そしてその一瞬で人斬りは背後のシルキーへと反応し、刀の柄の部分でシルキーの腹を殴り、民家の外壁へと吹っ飛ばした。
シルキーはぐったりとしてしまい、すぐには動けない様子だった。
――シルキーがやられた……。
もうこうなったら俺がやるしかない……!
この左手の口でどこまでやれるか……。
食う事しかできないけど、さっきと同じように刀の残ってる部分を全部食えれば、人斬りは刀を失い無力化できるはず。
俺がアイツに勝つにはそれしかない。
そう心に決め俺は人斬りへと向かって行った。
「うぉおおおお!!!」
俺は人斬りが刀を振り下ろすようにあえて無防備に真っ直ぐ突っ込んだ。
しかし、人斬りは俺の策に気付いたのか刀を左手に持ち替え、右腕を俺の左手の口にわざと噛ませ、左手でその短くなった刀を振り下ろし、俺の体を斬りつけた。
「ぐあああああ!!!!」
俺は左手の口で人斬りの腕に噛み付いていたせいで上手く身体を動かす事が出来ず、右肩から腹にかけての大部分を斬られてしまった。
あまりの激痛に俺はその場で声を上げ、前に倒れ込んだ。
――痛い、痛い痛い……痛い……!
何だこれ……本当に斬られるとこんなに痛いのか?
やばい、これ死ぬやつだ……。
スキルを手に入れて調子に乗った。
戦い方もろくに知らないくせに、人斬りに勝てるなんて自惚れていた……。
「はは……。かっこ悪……」
俺は無様にも、そんな事を呟いた。
しかし人斬りは止まらない。倒れ込んだ俺の頭目掛けて刀を振り下ろした。
刹那――――
「勝手に死んでんじゃねぇよ!! 馬鹿野郎が!!」
グレンが叫び声を上げながら、人斬りの顔面に殴り掛かった。
しかし人斬りもそれに上手く対応し、後ろへ宙返りする形で躱した。
すると、人斬りが着地するのと同時にバンッ――――という銃声が鳴り響いた。その音の主はルドルフだった。

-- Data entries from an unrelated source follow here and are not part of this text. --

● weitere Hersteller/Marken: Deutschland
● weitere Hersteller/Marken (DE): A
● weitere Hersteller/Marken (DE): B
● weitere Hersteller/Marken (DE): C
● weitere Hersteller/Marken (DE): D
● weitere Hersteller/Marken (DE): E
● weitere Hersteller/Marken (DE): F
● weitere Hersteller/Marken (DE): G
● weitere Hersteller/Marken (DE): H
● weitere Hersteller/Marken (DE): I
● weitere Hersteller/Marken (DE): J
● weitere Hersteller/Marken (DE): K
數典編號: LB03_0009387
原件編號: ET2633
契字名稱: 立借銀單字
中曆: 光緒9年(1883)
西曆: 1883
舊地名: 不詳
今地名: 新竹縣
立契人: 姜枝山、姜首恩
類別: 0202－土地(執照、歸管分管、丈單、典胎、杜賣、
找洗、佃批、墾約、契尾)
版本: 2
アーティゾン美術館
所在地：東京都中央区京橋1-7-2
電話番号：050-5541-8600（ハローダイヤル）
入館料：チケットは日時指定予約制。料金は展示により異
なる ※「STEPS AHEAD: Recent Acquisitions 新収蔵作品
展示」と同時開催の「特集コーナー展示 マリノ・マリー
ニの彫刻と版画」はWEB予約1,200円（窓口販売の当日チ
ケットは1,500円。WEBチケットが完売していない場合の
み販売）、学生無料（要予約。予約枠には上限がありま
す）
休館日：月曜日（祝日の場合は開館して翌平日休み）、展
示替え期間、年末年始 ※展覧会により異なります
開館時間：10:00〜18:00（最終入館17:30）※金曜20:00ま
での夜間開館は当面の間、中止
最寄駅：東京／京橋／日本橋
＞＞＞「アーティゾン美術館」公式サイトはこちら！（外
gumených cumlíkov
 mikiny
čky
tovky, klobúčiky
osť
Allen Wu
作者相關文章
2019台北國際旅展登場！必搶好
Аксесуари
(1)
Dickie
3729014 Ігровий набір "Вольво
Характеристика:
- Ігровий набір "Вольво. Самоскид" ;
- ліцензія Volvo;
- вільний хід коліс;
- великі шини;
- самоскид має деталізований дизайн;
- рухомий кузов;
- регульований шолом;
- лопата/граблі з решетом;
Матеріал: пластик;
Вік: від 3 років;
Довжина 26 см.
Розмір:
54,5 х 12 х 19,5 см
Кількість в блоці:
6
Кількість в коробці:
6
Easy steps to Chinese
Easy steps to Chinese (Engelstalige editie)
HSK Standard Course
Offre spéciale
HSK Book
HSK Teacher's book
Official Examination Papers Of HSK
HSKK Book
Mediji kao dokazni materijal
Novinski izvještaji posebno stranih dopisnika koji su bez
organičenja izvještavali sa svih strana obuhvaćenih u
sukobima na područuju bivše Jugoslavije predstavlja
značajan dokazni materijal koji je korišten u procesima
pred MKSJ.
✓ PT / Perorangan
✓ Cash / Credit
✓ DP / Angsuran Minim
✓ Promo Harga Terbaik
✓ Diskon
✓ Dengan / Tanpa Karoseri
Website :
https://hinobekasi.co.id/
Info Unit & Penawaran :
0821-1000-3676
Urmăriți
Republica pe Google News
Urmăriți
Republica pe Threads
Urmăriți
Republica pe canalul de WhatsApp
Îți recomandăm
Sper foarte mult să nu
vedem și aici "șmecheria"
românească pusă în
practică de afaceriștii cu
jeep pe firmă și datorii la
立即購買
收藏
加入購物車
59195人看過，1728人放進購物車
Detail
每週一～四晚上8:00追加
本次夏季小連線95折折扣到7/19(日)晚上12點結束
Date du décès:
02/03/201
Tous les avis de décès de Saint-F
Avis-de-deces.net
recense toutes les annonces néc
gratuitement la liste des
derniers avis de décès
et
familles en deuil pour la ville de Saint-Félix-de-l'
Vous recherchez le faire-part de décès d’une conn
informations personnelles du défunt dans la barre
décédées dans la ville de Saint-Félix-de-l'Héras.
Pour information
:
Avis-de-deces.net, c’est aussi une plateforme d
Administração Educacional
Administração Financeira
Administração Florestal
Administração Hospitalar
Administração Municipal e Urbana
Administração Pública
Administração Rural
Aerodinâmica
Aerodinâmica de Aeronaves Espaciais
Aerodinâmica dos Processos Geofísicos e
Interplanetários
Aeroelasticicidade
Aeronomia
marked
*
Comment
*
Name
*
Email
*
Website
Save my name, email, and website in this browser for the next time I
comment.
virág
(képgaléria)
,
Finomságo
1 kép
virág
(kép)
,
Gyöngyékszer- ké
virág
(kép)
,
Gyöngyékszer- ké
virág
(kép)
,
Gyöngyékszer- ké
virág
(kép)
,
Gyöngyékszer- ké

ルドルフは人斬りがグレンの攻撃を躱し、無防備になった瞬間を狙っていた。
そしてルドルフが放った銃弾は人斬りの右脚に見事命中した。
人斬りは右脚を引き摺りながら後退していく。
その隙に二人は俺の元へと駆け寄り、グレンは俺を抱きかかえた。
「おい! リオン! 死ぬんじゃねぇぞ!? しっかりしろ!」
「グ……レン。そんな事より……はや……く、人斬りを……捕縛し……ないと」
俺は斬られた箇所の激痛と出血により、意識を朦朧とさせながらも、グレンに人斬りを捕縛するよう訴えた。
「んなもん後でいい! お前の手当が先だろうが!」
「は……やく、逃げちゃ……うぞ……?」
そう俺が呟くとグレンは人斬りを睨み付け叫ぶ――――
「おい人斬りテメェ……!! よくも俺の仲間をいたぶってくれたな!? 次会った時がお前の最後だ! 覚えてやがれ、このクソ外道が……!!」
しかし人斬りは、その声に何の反応も見せないまま闇夜の中へと消えていった。
そしてグレンは俺を抱え、ルドルフはシルキーをおぶりオアシスへと戻った。